In many ways OCPD is what people mean when they use the term ‘anal personality’. Indeed, the phrase ‘anal (usually short for anally retentive) personality’ grew from Freud’s work on obsessions. Of course it did. Freud thought that children went through an ‘anal’ phase when their chief interest was their bowel movements. Unfortunately for the child, this phase coincided with the parents also taking an interest in the child’s bowel movements, and getting the child not to deposit them in their pants.
Mental conflict during this phase – sometimes just the very act of the parent interfering with how and when the child could go to the toilet − could lead to turmoil in the child’s mind, Freud said, which would resurface as personality traits that mirrored the
child’s efforts to exercise power over their excrement: orderliness, stubbornness and a need for control. These were the features of Freud’s classic anal personality type; anally retentive described when these behaviour traits lingered into adulthood.

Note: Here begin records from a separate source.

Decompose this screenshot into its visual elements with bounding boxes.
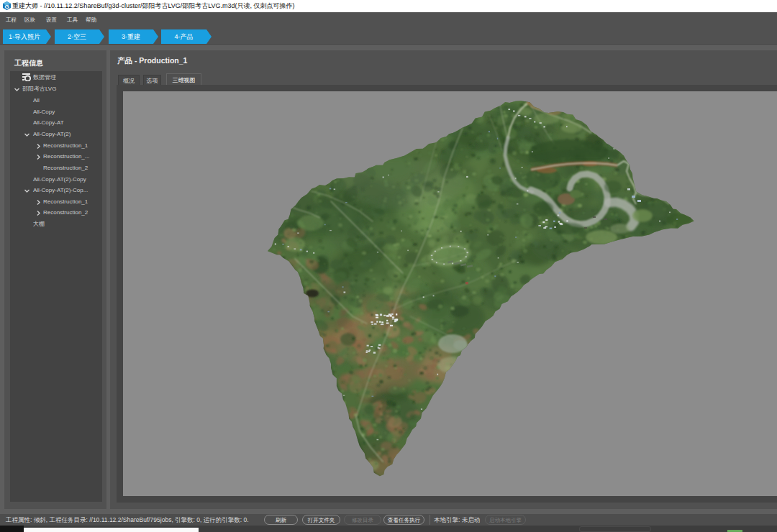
- svg-text:G: G: [4, 4, 9, 10]
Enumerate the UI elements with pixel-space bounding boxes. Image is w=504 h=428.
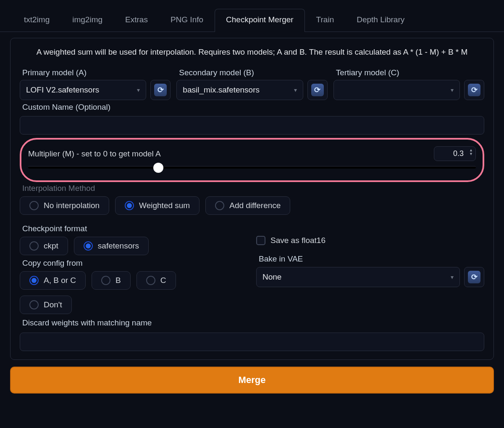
refresh-primary-button[interactable]: ⟳ (150, 80, 171, 100)
tab-bar: txt2img img2img Extras PNG Info Checkpoi… (0, 0, 504, 32)
radio-icon (146, 276, 155, 285)
slider-thumb[interactable] (153, 163, 163, 173)
panel-description: A weighted sum will be used for interpol… (20, 46, 484, 58)
discard-weights-input[interactable] (20, 333, 484, 351)
button-label: Merge (239, 375, 266, 386)
radio-icon (101, 276, 110, 285)
multiplier-label: Multiplier (M) - set to 0 to get model A (28, 149, 161, 159)
copy-config-label: Copy config from (22, 259, 248, 268)
radio-icon (29, 276, 39, 285)
radio-icon (29, 201, 39, 210)
multiplier-value-input[interactable]: 0.3 ▲▼ (434, 146, 476, 161)
radio-copy-abc[interactable]: A, B or C (20, 271, 86, 290)
select-value: None (262, 272, 281, 282)
refresh-vae-button[interactable]: ⟳ (464, 267, 484, 287)
radio-label: No interpolation (44, 201, 100, 210)
refresh-secondary-button[interactable]: ⟳ (307, 80, 328, 100)
radio-icon (29, 241, 39, 251)
radio-label: A, B or C (44, 276, 76, 285)
radio-label: Weighted sum (139, 201, 190, 210)
radio-add-difference[interactable]: Add difference (205, 196, 290, 215)
chevron-down-icon: ▾ (294, 87, 297, 93)
checkpoint-merger-panel: A weighted sum will be used for interpol… (10, 38, 494, 360)
bake-vae-label: Bake in VAE (259, 254, 484, 264)
tab-label: PNG Info (171, 15, 203, 24)
radio-label: C (160, 276, 166, 285)
interpolation-method-label: Interpolation Method (22, 184, 484, 193)
radio-copy-c[interactable]: C (136, 271, 176, 290)
tab-label: Depth Library (357, 15, 404, 24)
radio-label: ckpt (44, 241, 58, 251)
radio-icon (215, 201, 224, 210)
custom-name-input[interactable] (20, 116, 484, 135)
tab-extras[interactable]: Extras (114, 9, 159, 32)
bake-vae-select[interactable]: None ▾ (256, 267, 460, 287)
radio-weighted-sum[interactable]: Weighted sum (115, 196, 200, 215)
radio-icon (84, 241, 93, 251)
select-value: LOFI V2.safetensors (26, 85, 99, 95)
stepper-icons[interactable]: ▲▼ (469, 148, 473, 156)
radio-label: Add difference (229, 201, 281, 210)
tab-img2img[interactable]: img2img (61, 9, 114, 32)
tab-txt2img[interactable]: txt2img (13, 9, 61, 32)
save-float16-checkbox[interactable] (256, 236, 265, 245)
refresh-icon: ⟳ (468, 271, 480, 283)
radio-safetensors[interactable]: safetensors (74, 237, 149, 255)
radio-label: Don't (44, 300, 62, 309)
value: 0.3 (453, 149, 464, 158)
chevron-down-icon: ▾ (137, 87, 140, 93)
tab-label: txt2img (24, 15, 50, 24)
tab-label: Checkpoint Merger (226, 15, 294, 24)
chevron-down-icon: ▾ (451, 87, 454, 93)
custom-name-label: Custom Name (Optional) (22, 103, 484, 112)
tab-depth-library[interactable]: Depth Library (345, 9, 416, 32)
secondary-model-select[interactable]: basil_mix.safetensors ▾ (176, 80, 303, 100)
radio-label: B (116, 276, 121, 285)
secondary-model-label: Secondary model (B) (179, 68, 327, 77)
merge-button[interactable]: Merge (10, 367, 494, 394)
discard-weights-label: Discard weights with matching name (22, 318, 484, 328)
primary-model-select[interactable]: LOFI V2.safetensors ▾ (20, 80, 146, 100)
tertiary-model-label: Tertiary model (C) (336, 68, 484, 77)
save-float16-label: Save as float16 (270, 236, 326, 245)
radio-copy-b[interactable]: B (92, 271, 131, 290)
tab-train[interactable]: Train (305, 9, 346, 32)
tab-label: img2img (72, 15, 102, 24)
tab-pnginfo[interactable]: PNG Info (159, 9, 215, 32)
radio-copy-dont[interactable]: Don't (20, 296, 72, 314)
chevron-down-icon: ▾ (451, 274, 454, 280)
refresh-icon: ⟳ (468, 84, 480, 96)
refresh-icon: ⟳ (154, 84, 167, 96)
refresh-tertiary-button[interactable]: ⟳ (464, 80, 484, 100)
multiplier-highlight: Multiplier (M) - set to 0 to get model A… (20, 138, 484, 182)
multiplier-slider[interactable] (28, 166, 476, 169)
radio-icon (125, 201, 134, 210)
tab-label: Extras (125, 15, 148, 24)
tab-label: Train (316, 15, 334, 24)
radio-icon (29, 300, 39, 309)
primary-model-label: Primary model (A) (22, 68, 171, 77)
select-value: basil_mix.safetensors (183, 85, 260, 95)
radio-label: safetensors (98, 241, 139, 251)
tertiary-model-select[interactable]: ▾ (333, 80, 460, 100)
radio-ckpt[interactable]: ckpt (20, 237, 68, 255)
radio-no-interpolation[interactable]: No interpolation (20, 196, 109, 215)
tab-checkpoint-merger[interactable]: Checkpoint Merger (215, 9, 305, 32)
checkpoint-format-label: Checkpoint format (22, 224, 248, 233)
refresh-icon: ⟳ (311, 84, 324, 96)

When people hear of OCD they frequently think of anal personalities and OCPD. They see towel folding and books arranged on a shelf by genre, size or alphabetical order. In September 2011 the London department store Selfridges was selling what it called an obsessive-compulsive disorder chopping board, etched with ruled lines and a protractor for perfectly sized portions. When I talked to publishers about the idea of writing this book, one suggested we put a bar of soap on the cover. People with OCD are believed to live in spotless houses and to freak out when someone sneezes on them. The cover of the book Obsessive-Compulsive Disorder for Dummies does feature a line of neatly ironed identical white shirts on their hangers. True, OCD can show itself in these ways. But it’s a selective and self-selecting picture, and one that cannot account for the intrusive thoughts that drive the behaviour.
The close similarities, at least superficially, between the way that OCD and OCPD can manifest themselves, tied with the reluctance of many people with OCD to talk about their obsessive thoughts, is one reason why even severe cases of OCD are sometimes misdiagnosed, or not diagnosed at all. Another is that OCD can be masked by other mental disorders, which frequently coexist in the same patient − depression, anxiety and eating disorders among them.
In recent years, experts in OCD have tried to educate their fellow health-care workers to this problem: some patients who report to dermatologists with constantly chapped hands, for instance, could have OCD. But, unless they are asked the correct questions, this will not be spotted. The questions are not complex. Joseph Zohar, an OCD expert in Israel, has produced a list of five that he says should help doctors and nurses screen for clinical obsessions: Do you wash or clean a lot? Do you check things a lot? Is there any thought that keeps bothering you that you would like to get rid of but can’t? Do your daily activities take a long time to finish? And are you concerned about orderliness or symmetry? To answer yes to any of these questions does not mean that someone has OCD but it should prompt further questions − along similar lines to these but with a range of possible answers to indicate the severity of symptoms.